**Work task:** Search the entries for the word "Bupati" and return every line where it is found.

:: Material for this task ::

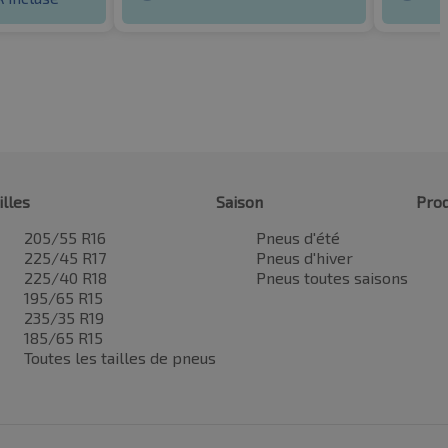
illes
Saison
Prod
205/55 R16
Pneus d'été
225/45 R17
Pneus d'hiver
225/40 R18
Pneus toutes saisons
195/65 R15
235/35 R19
185/65 R15
Toutes les tailles de pneus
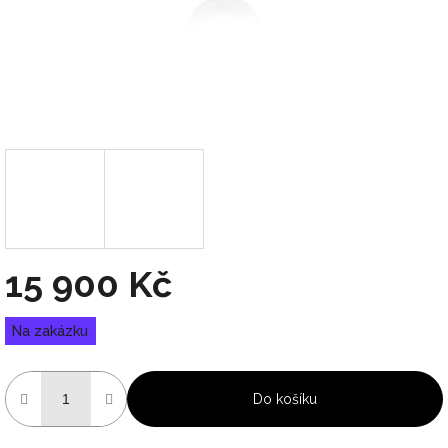
15 900 Kč
Měrná
Na zakázku
cena:
Do košíku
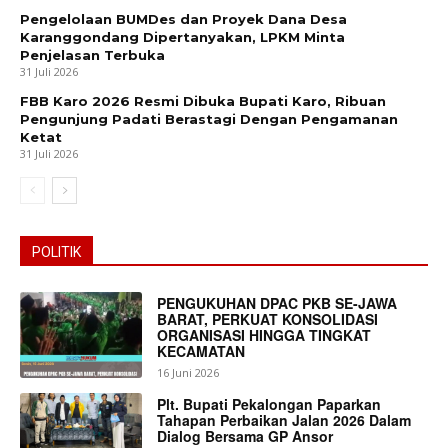
Pengelolaan BUMDes dan Proyek Dana Desa
Karanggondang Dipertanyakan, LPKM Minta
Penjelasan Terbuka
31 Juli 2026
FBB Karo 2026 Resmi Dibuka Bupati Karo, Ribuan
Pengunjung Padati Berastagi Dengan Pengamanan
Ketat
31 Juli 2026
POLITIK
PENGUKUHAN DPAC PKB SE-JAWA
BARAT, PERKUAT KONSOLIDASI
ORGANISASI HINGGA TINGKAT
KECAMATAN
16 Juni 2026
Plt. Bupati Pekalongan Paparkan
Tahapan Perbaikan Jalan 2026 Dalam
Dialog Bersama GP Ansor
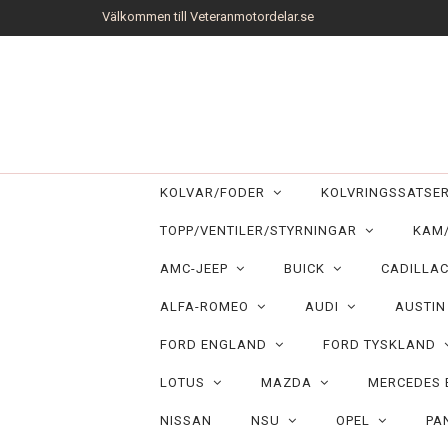
Välkommen till Veteranmotordelar.se
KOLVAR/FODER
KOLVRINGSSATS
TOPP/VENTILER/STYRNINGAR
KAM
AMC-JEEP
BUICK
CADILLA
ALFA-ROMEO
AUDI
AUSTI
FORD ENGLAND
FORD TYSKLAND
LOTUS
MAZDA
MERCEDES
NISSAN
NSU
OPEL
PA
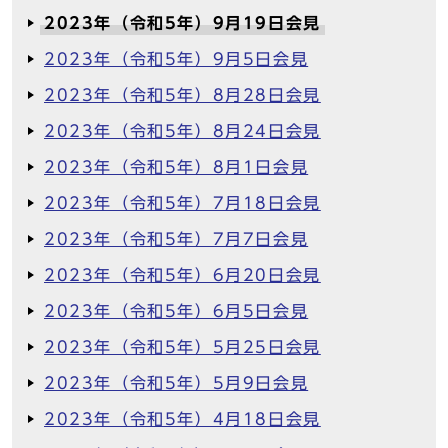
2023年（令和5年）9月19日会見
2023年（令和5年）9月5日会見
2023年（令和5年）8月28日会見
2023年（令和5年）8月24日会見
2023年（令和5年）8月1日会見
2023年（令和5年）7月18日会見
2023年（令和5年）7月7日会見
2023年（令和5年）6月20日会見
2023年（令和5年）6月5日会見
2023年（令和5年）5月25日会見
2023年（令和5年）5月9日会見
2023年（令和5年）4月18日会見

:::

**Completed task:**
FBB Karo 2026 Resmi Dibuka Bupati Karo, Ribuan
Plt. Bupati Pekalongan Paparkan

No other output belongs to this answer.